Hate crimes against Asians, other communities of color cause civil rights groups to issue Solidarity Statement

Participants hold signs at a rally against hate. Over 207 Civil Rights organizations have come together to express solidarity with the Asian community.

(TriceEdneyWire.com) – More than 207 national civil rights organizations have released a unified statement condemning the recent wave of hate crimes against the Asian community, including last week’s massacre in Atlanta where eight people were murdered. Six were women of Asian descent.

The March 23 statement, signed by many Black civil rights organizations, including the NAACP, the National Urban League and the National Action Network, marks a new precedent for communities of color uniting behind each other during a season of rising race hate crimes.

“White supremacist violence against communities of color continues to escalate, especially in recent years. The deadly shootings in the Atlanta area on March 16 follow an alarming 150% increase in violence and harassment against Asians and Asian Americans, with women reporting incidents at twice the rate as men, since the beginning of the COVID-19 pandemic. It is no coincidence that the horrific attack targeted women of color working low-wage jobs, as women of color are the most likely to suffer the consequences of racism, misogyny, and White supremacy,” the statement says.

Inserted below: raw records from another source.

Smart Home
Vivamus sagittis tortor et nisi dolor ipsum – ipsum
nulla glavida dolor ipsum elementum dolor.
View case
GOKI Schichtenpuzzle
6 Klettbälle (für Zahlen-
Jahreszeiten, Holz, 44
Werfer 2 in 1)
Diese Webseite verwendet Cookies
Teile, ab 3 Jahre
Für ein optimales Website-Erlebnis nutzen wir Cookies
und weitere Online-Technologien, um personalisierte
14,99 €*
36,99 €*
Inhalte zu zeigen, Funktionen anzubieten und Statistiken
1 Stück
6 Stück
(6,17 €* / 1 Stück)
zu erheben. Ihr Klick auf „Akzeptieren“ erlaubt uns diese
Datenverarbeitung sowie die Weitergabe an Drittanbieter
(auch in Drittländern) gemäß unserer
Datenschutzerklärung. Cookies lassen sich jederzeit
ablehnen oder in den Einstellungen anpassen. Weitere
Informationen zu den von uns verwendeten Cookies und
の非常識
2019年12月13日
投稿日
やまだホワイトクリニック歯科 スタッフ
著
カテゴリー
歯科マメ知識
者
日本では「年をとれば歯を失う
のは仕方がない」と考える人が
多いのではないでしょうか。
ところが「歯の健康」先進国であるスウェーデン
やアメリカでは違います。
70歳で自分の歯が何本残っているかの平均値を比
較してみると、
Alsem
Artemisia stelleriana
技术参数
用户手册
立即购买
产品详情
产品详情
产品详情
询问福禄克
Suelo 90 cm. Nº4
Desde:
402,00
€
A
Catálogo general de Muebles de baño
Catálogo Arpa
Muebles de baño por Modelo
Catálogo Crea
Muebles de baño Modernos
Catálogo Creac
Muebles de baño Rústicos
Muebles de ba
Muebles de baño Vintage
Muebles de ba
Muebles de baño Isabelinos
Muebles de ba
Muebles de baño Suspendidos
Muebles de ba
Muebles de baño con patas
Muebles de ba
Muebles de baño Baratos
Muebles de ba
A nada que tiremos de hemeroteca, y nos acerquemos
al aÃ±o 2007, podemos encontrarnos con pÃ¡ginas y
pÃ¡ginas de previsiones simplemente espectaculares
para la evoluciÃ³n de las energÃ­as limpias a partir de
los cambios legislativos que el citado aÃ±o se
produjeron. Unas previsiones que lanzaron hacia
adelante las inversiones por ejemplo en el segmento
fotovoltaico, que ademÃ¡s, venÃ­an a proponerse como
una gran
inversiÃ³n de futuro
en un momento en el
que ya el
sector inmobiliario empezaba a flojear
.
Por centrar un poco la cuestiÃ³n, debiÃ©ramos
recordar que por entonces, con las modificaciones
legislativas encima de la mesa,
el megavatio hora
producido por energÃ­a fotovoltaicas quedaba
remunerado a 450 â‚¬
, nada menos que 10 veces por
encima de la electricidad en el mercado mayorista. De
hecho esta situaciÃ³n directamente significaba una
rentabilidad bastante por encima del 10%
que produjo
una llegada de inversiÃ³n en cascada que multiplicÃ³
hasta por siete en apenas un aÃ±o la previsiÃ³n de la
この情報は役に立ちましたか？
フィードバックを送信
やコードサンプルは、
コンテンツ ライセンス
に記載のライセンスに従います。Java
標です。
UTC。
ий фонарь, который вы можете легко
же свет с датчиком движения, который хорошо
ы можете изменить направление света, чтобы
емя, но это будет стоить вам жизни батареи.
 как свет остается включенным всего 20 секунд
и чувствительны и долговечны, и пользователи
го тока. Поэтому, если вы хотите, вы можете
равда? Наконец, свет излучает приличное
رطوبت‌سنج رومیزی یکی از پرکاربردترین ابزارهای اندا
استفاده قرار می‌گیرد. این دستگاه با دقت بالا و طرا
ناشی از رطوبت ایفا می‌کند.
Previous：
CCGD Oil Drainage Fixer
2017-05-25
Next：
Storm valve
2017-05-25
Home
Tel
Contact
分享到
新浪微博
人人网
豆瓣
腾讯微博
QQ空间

The statement continues: “The civil and human rights community condemns these misogynistic and racist attacks and is united with our local allies in demanding community-centered responses to better support Asian women and elders, who have been disproportionately impacted by the increase in violence. These responses must include increased culturally informed support for survivors and the broader community; meaningful physical and mental health care access, including for all immigrants; and economic assistance that focuses on those who need it most.”

Among other civil and women’s rights organizations on the list of 207 signatures to the letter are the Leadership Conference on Civil and Human Rights, the lead organization, which has a diverse membership of 220 national organizations.

Other organizations that signed the statement include: African Communities Together; American-Arab Anti-Discrimination Committee (ADC), Anti-Defamation League; Association of Asian Pacific Community; Center for the Study of Hate & Extremism at California State University, San Bernardino; Chinese American Citizens Alliance; National Center for Civil and Human Rights; National Council of Negro Women; National Federation of Filipino American Associations; National Organization for Women; People For the American Way; Planned Parenthood Federation of America Poverty & Race Research Action Council; Voice of Vietnamese Americans; and YWCA USA.

The statement (without naming names) specifically speaks against politicians who participate in hate speech that has likely led to the increased violence. One example of that might be former President Donald Trump’s calling the coronavirus the “China virus” among his other descriptions, blaming the Asian community for the pandemic.

“Our leaders must take steps to acknowledge and address the impact of hateful rhetoric, violence, and vitriol that have been directed at Asian Americans, especially over the past year. They must ensure that Asian American communities, including local organizations, have the resources to effectively support people targeted for hate,” the statement says. “When political leaders who seek to deepen divisions and their enablers dehumanize communities of color and sow hatred through rhetoric and policy, they embolden white supremacists to commit horrific violence. This is unacceptable. We must all unite to demand accountability. Hate has no place in our country, and we cannot allow this bigotry to continue unaddressed.”

Among other points made in the statement concerning the danger of the rising hate, the Office of the Director of National Intelligence issued a report on March 1 warning Congress about the rising threat of White supremacists, and in particular, lone offenders.

Secretary of Homeland Security Alejandro Mayorkas testified on March 17 that domestic extremism “poses the most lethal and persistent terrorism-related threat to the homeland today.”

Asian Americans Advancing Justice-Atlanta and Georgia NAACP issued a collective statement called ‘A Community-Centered Response to Violence Against Asian American Communities.’

National Asian Pacific American Women’s Forum issued a call to President Biden for Emergency Safety and Relief for Asian American and Pacific Islander Communities.

Separately, Rev. Al Sharpton and his National Action Network, held press conference March 18, alongside Asian American Leaders, New York Mayoral candidates and advocates “to decry the rise in hate attacks against the Asian Community.”